🤖 AI Summary
To address low denoising and modulation classification accuracy under high-noise conditions, this paper proposes a multimodal masked autoencoder framework that explicitly models noise as an independent input modality. The method jointly processes noisy time-domain signals and constellation diagrams in an unsupervised pre-training stage, enabling end-to-end reconstruction of clean waveforms and noise-free constellation diagrams, while cross-modal collaborative learning jointly enhances both denoising and modulation recognition performance. Its key innovation lies in the first explicit incorporation of noise as a dedicated modality in representation learning—reducing dependency on labeled data (3% fewer fine-tuning samples) and unlabeled data (10% fewer pre-training samples), and enabling robust generalization to unseen lower-SNR regimes. The approach achieves state-of-the-art accuracy on automatic modulation recognition and demonstrates strong robustness across a wide SNR range.
📝 Abstract
We propose Denoising Masked Autoencoder (Deno-MAE), a novel multimodal autoencoder framework for denoising modulation signals during pretraining. DenoMAE extends the concept of masked autoencoders by incorporating multiple input modalities, including noise as an explicit modality, to enhance cross-modal learning and improve denoising performance.
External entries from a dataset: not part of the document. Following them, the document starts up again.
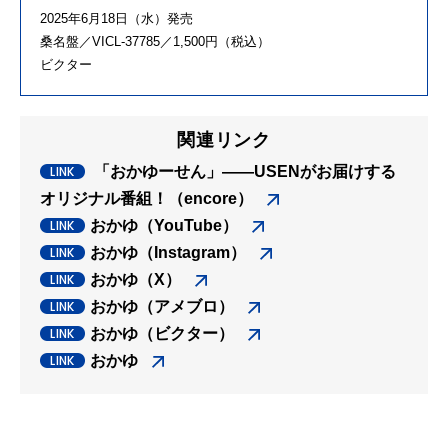
2025年6月18日（水）発売
桑名盤／VICL-37785／1,500円（税込）
ビクター
関連リンク
「おかゆーせん」――USENがお届けする
オリジナル番組！（encore）
おかゆ（YouTube）
おかゆ（Instagram）
おかゆ（X）
おかゆ（アメブロ）
おかゆ（ビクター）
おかゆ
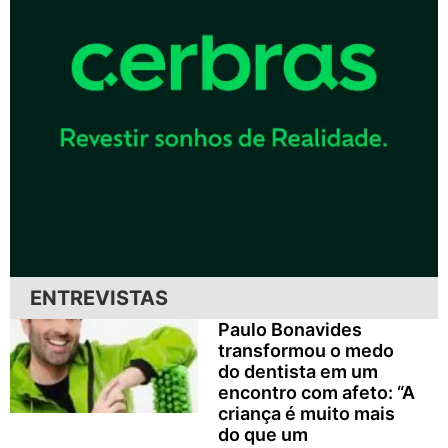
ENTREVISTAS
Paulo Bonavides
transformou o medo
do dentista em um
encontro com afeto: “A
criança é muito mais
do que um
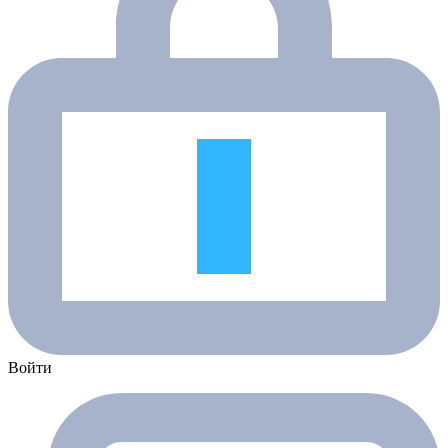
Войти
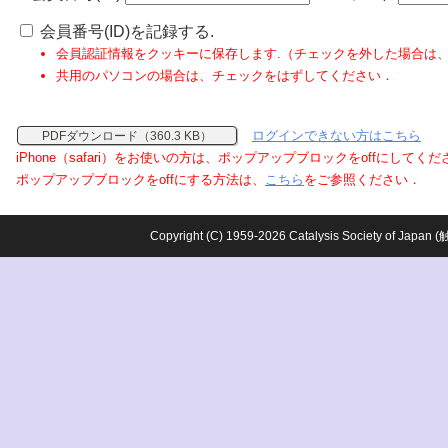
会員番号(ID)を記録する.
会員認証情報をクッキーに保存します.（チェックを外した場合は
共用のパソコンの場合は、チェックをはずしてください．
ログインできない方はこちら
PDFダウンロード（360.3 KB）
iPhone（safari）をお使いの方は、ポップアップブロックをoffにしてく
ポップアップブロックをoffにする方法は、
こちら
をご参照ください．
Copyright (C) 1959-2026 Catalysis Society o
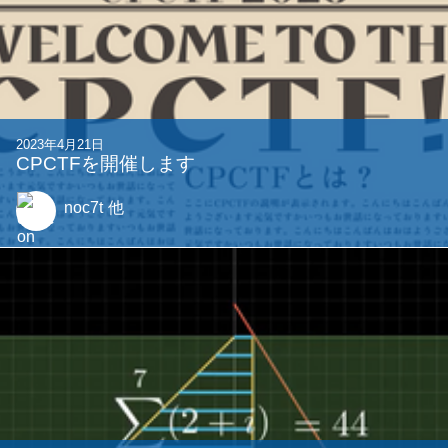
2023年4月21日
CPCTFを開催します
noc7t
他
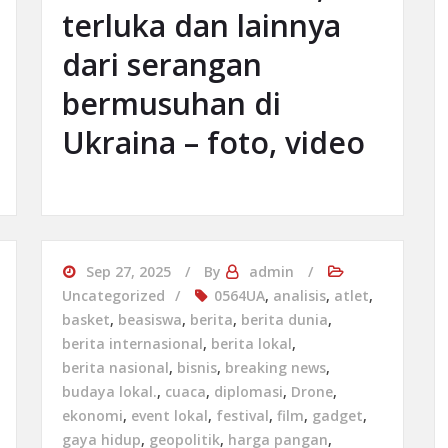
terluka dan lainnya
dari serangan
bermusuhan di
Ukraina – foto, video
Sep 27, 2025
By
admin
Uncategorized
0564UA
,
analisis
,
atlet
,
basket
,
beasiswa
,
berita
,
berita dunia
,
berita internasional
,
berita lokal
,
berita nasional
,
bisnis
,
breaking news
,
budaya lokal.
,
cuaca
,
diplomasi
,
Drone
,
ekonomi
,
event lokal
,
festival
,
film
,
gadget
,
gaya hidup
,
geopolitik
,
harga pangan
,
The network is pre-trained using unlabeled noisy modulation signals and constellation diagrams, effectively learning to reconstruct their equivalent noiseless signals and diagrams. Deno-MAE achieves state-of-the-art accuracy in automatic modulation classification tasks with significantly fewer training samples, demonstrating a 10% reduction in unlabeled pretraining data and a 3% reduction in labeled fine-tuning data compared to existing approaches. Moreover, our model exhibits robust performance across varying signal-to-noise ratios (SNRs) and supports extrapolation on unseen lower SNRs. The results indicate that DenoMAE is an efficient, flexible, and data-efficient solution for denoising and classifying modulation signals in challenging noise-intensive environments.